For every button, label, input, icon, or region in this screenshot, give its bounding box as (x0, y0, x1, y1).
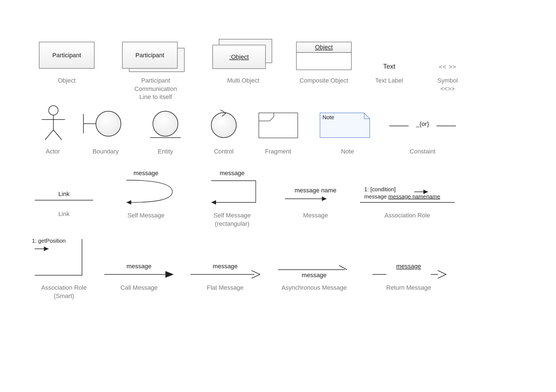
stereotype-caption: Symbol<<>> (425, 76, 470, 93)
symbol-call-message: message Call Message (103, 254, 175, 310)
svg-marker-31 (44, 247, 49, 251)
svg-marker-24 (211, 200, 216, 205)
symbol-note: Note Note (320, 113, 375, 168)
flat-message-caption: Flat Message (189, 284, 261, 292)
symbol-composite-object: Object Composite Object (296, 42, 352, 97)
symbol-association-role: 1: [condition] message message namename … (359, 178, 456, 234)
symbol-association-role-smart: 1: getPosition Association Role(Smart) (32, 238, 96, 307)
association-role-line2: message message namename (364, 193, 440, 200)
message-caption: Message (281, 211, 350, 220)
symbol-self-message: message Self Message (114, 170, 178, 228)
stereotype-shape-text: << >> (425, 63, 470, 71)
svg-point-17 (211, 113, 236, 138)
multi-object-caption: Multi Object (211, 76, 275, 85)
composite-object-shape-text: Object (296, 44, 352, 51)
svg-marker-23 (126, 200, 131, 205)
assoc-smart-shape-text: 1: getPosition (32, 238, 66, 244)
constraint-caption: Constaint (386, 147, 459, 156)
symbol-text-label: Text Text Label (367, 42, 411, 97)
symbol-stereotype: << >> Symbol<<>> (425, 42, 470, 97)
svg-marker-33 (165, 271, 174, 278)
assoc-smart-caption: Association Role(Smart) (32, 284, 96, 300)
note-shape-text: Note (322, 114, 334, 121)
symbol-control: Control (203, 110, 245, 165)
svg-rect-18 (259, 113, 298, 138)
symbol-boundary: Boundary (81, 110, 131, 165)
flat-message-shape-text: message (189, 263, 261, 270)
symbol-participant-comm: Participant Participant CommunicationLin… (120, 42, 192, 97)
symbol-message: message name Message (281, 178, 350, 234)
return-message-caption: Return Message (370, 284, 448, 292)
multi-object-shape-text: :Object (213, 53, 265, 61)
call-message-caption: Call Message (103, 284, 175, 292)
call-message-shape-text: message (103, 263, 175, 270)
symbol-link: Link Link (33, 172, 95, 228)
async-message-caption: Asynchronous Message (275, 284, 353, 292)
actor-caption: Actor (36, 147, 70, 156)
symbol-self-message-rect: message Self Message(rectangular) (200, 170, 264, 234)
participant-comm-caption: Participant CommunicationLine to itself (120, 76, 192, 101)
symbol-entity: Entity (145, 110, 186, 165)
svg-line-10 (45, 130, 53, 140)
symbol-fragment: Fragment (259, 113, 306, 168)
symbol-async-message: message Asynchronous Message (275, 254, 353, 310)
self-message-rect-caption: Self Message(rectangular) (200, 211, 264, 228)
svg-rect-6 (296, 53, 351, 70)
fragment-caption: Fragment (254, 147, 302, 156)
object-caption: Object (39, 76, 95, 85)
self-message-caption: Self Message (114, 211, 178, 220)
link-caption: Link (33, 210, 95, 218)
svg-line-11 (53, 130, 62, 140)
svg-point-7 (49, 106, 58, 115)
note-caption: Note (320, 147, 375, 156)
participant-comm-shape-text: Participant (122, 52, 177, 59)
symbol-multi-object: :Object Multi Object (211, 39, 275, 95)
entity-caption: Entity (145, 147, 186, 156)
async-message-shape-text: message (275, 272, 353, 279)
message-shape-text: message name (281, 187, 350, 194)
object-shape-text: Participant (39, 52, 95, 59)
symbol-constraint: _{or} Constaint (386, 113, 459, 168)
control-caption: Control (203, 147, 245, 156)
return-message-shape-text: message (370, 263, 448, 270)
constraint-shape-text: _{or} (409, 120, 436, 128)
diagram-canvas: Participant Object Participant Participa… (0, 0, 556, 392)
svg-point-15 (153, 111, 178, 136)
svg-point-14 (96, 111, 121, 136)
symbol-actor: Actor (36, 104, 70, 160)
text-label-shape-text: Text (367, 63, 411, 70)
svg-line-36 (339, 266, 347, 270)
self-message-rect-shape-text: message (200, 170, 264, 177)
symbol-object: Participant Object (39, 42, 95, 89)
composite-object-caption: Composite Object (296, 76, 352, 85)
symbol-return-message: message Return Message (370, 254, 448, 310)
boundary-caption: Boundary (81, 147, 131, 156)
association-role-caption: Association Role (359, 211, 456, 220)
self-message-shape-text: message (114, 170, 178, 177)
association-role-line1: 1: [condition] (364, 186, 396, 193)
svg-marker-26 (322, 197, 327, 201)
link-shape-text: Link (33, 190, 95, 198)
text-label-caption: Text Label (367, 76, 411, 85)
symbol-flat-message: message Flat Message (189, 254, 261, 310)
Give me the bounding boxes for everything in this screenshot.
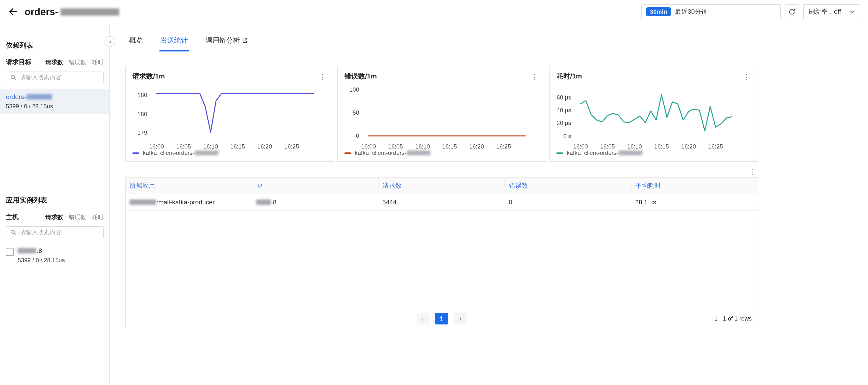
sort-by-errors[interactable]: 错误数 (69, 214, 86, 220)
legend-item[interactable]: kafka_client-orders- (344, 149, 539, 156)
host-item-stats: 5399 / 0 / 28.15us (18, 257, 65, 264)
x-axis-label: 16:05 (176, 143, 191, 150)
cell-requests: 5444 (378, 194, 505, 211)
sort-by-duration[interactable]: 耗时 (92, 59, 103, 66)
cell-app: :mall-kafka-producer (126, 194, 252, 211)
chart-line (575, 86, 751, 139)
y-axis-label: 60 µs (557, 94, 571, 101)
table-toolbar: ⋮ (125, 166, 758, 177)
host-item-name: .8 (18, 247, 65, 254)
sort-by-requests[interactable]: 请求数 (45, 59, 63, 66)
legend-label: kafka_client-orders- (143, 149, 219, 156)
divider: | (65, 59, 67, 66)
host-label: 主机 (6, 213, 19, 221)
redacted-text (256, 200, 271, 205)
refresh-icon (788, 8, 795, 15)
tab-label: 发送统计 (160, 36, 188, 45)
pagination-summary: 1 - 1 of 1 rows (714, 315, 752, 322)
arrow-left-icon (9, 8, 18, 16)
y-axis-label: 0 (356, 133, 359, 139)
time-range-selector[interactable]: 30min 最近30分钟 (641, 4, 781, 19)
column-header-avg-duration[interactable]: 平均耗时 (631, 178, 757, 194)
dependency-search-input[interactable] (19, 73, 99, 81)
back-button[interactable] (8, 7, 19, 17)
sidebar-collapse-button[interactable]: « (104, 36, 115, 47)
legend-item[interactable]: kafka_client-orders- (132, 149, 327, 156)
chart-plot (575, 86, 751, 141)
host-sort-row: 主机 请求数|错误数|耗时 (6, 213, 103, 221)
cell-ip: .8 (252, 194, 378, 211)
dependency-search (6, 72, 103, 83)
chart-line (363, 86, 539, 139)
x-axis-label: 16:10 (415, 143, 430, 150)
data-table: 所属应用 IP 请求数 错误数 平均耗时 :mall-kafka-produce… (125, 177, 758, 328)
kebab-menu-icon[interactable]: ⋮ (319, 73, 327, 80)
y-axis-label: 20 µs (557, 120, 571, 127)
table-empty-area (126, 211, 757, 309)
refresh-rate-label: 刷新率：off (809, 7, 841, 16)
redacted-text (129, 200, 156, 205)
refresh-rate-select[interactable]: 刷新率：off (803, 4, 860, 19)
host-search-input[interactable] (19, 229, 99, 236)
legend-item[interactable]: kafka_client-orders- (556, 149, 751, 156)
legend-swatch (556, 152, 563, 154)
host-search (6, 226, 103, 238)
cell-avg-duration: 28.1 µs (631, 194, 757, 211)
kebab-menu-icon[interactable]: ⋮ (531, 73, 539, 80)
x-axis: 16:0016:0516:1016:1516:2016:25 (151, 141, 327, 150)
chart-title: 耗时/1m (556, 72, 582, 81)
sort-by-errors[interactable]: 错误数 (69, 59, 86, 66)
card-header: 请求数/1m ⋮ (132, 72, 327, 81)
x-axis-label: 16:25 (284, 143, 299, 150)
search-icon (10, 230, 16, 235)
header-right: 30min 最近30分钟 刷新率：off (641, 4, 860, 19)
x-axis-label: 16:15 (442, 143, 457, 150)
pagination-prev-button[interactable]: ‹ (416, 313, 429, 324)
dependency-list-item[interactable]: orders- 5399 / 0 / 28.15us (0, 89, 110, 114)
redacted-text (407, 150, 431, 155)
tab-overview[interactable]: 概览 (128, 36, 144, 51)
duration-chart: 60 µs40 µs20 µs0 s 16:0016:0516:1016:151… (556, 86, 751, 148)
column-header-requests[interactable]: 请求数 (378, 178, 505, 194)
x-axis-label: 16:15 (654, 143, 669, 150)
host-ip-suffix: .8 (37, 247, 42, 254)
sort-by-requests[interactable]: 请求数 (45, 214, 63, 220)
refresh-button[interactable] (784, 4, 799, 19)
table-row[interactable]: :mall-kafka-producer .8 5444 0 28.1 µs (126, 194, 757, 211)
tab-send-statistics[interactable]: 发送统计 (159, 36, 189, 51)
divider: | (65, 214, 67, 220)
y-axis-label: 40 µs (557, 107, 571, 114)
chart-plot (363, 86, 539, 141)
external-link-icon (242, 38, 248, 44)
tab-trace-analysis[interactable]: 调用链分析 (205, 36, 249, 51)
table-header-row: 所属应用 IP 请求数 错误数 平均耗时 (126, 178, 757, 194)
x-axis-label: 16:25 (496, 143, 511, 150)
time-range-label: 最近30分钟 (675, 7, 708, 16)
x-axis-label: 16:05 (388, 143, 403, 150)
card-header: 错误数/1m ⋮ (344, 72, 539, 81)
column-header-errors[interactable]: 错误数 (505, 178, 631, 194)
host-checkbox[interactable] (6, 248, 14, 256)
errors-chart-card: 错误数/1m ⋮ 100500 16:0016:0516:1016:1516:2… (337, 66, 546, 162)
requests-chart: 180180179 16:0016:0516:1016:1516:2016:25 (132, 86, 327, 148)
y-axis: 180180179 (132, 86, 151, 141)
legend-label: kafka_client-orders- (567, 149, 643, 156)
x-axis-label: 16:10 (627, 143, 642, 150)
pagination-next-button[interactable]: › (454, 313, 467, 324)
x-axis-label: 16:25 (708, 143, 723, 150)
redacted-title-text (60, 8, 119, 15)
y-axis-label: 180 (137, 111, 147, 118)
kebab-menu-icon[interactable]: ⋮ (743, 73, 751, 80)
sort-by-duration[interactable]: 耗时 (92, 214, 103, 220)
page-title: orders- (25, 6, 119, 18)
host-sort-options: 请求数|错误数|耗时 (45, 213, 104, 221)
table-menu-icon[interactable]: ⋮ (748, 168, 756, 175)
chart-plot (151, 86, 327, 141)
pagination-page-1[interactable]: 1 (435, 313, 448, 324)
chart-title: 错误数/1m (344, 72, 377, 81)
column-header-ip[interactable]: IP (252, 178, 378, 194)
redacted-text (18, 248, 36, 253)
header-left: orders- (8, 6, 119, 18)
host-list-item[interactable]: .8 5399 / 0 / 28.15us (0, 244, 110, 267)
column-header-app[interactable]: 所属应用 (126, 178, 252, 194)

## EXERCISE INSTRUCTIONS
Lines with "link" in them are what the answer must contain; copy each from the records above.

## ANSWER AREA
symbol-link: Link Link (33, 172, 95, 228)
link-caption: Link (33, 210, 95, 218)
link-shape-text: Link (33, 190, 95, 198)
external-link-icon (242, 38, 248, 44)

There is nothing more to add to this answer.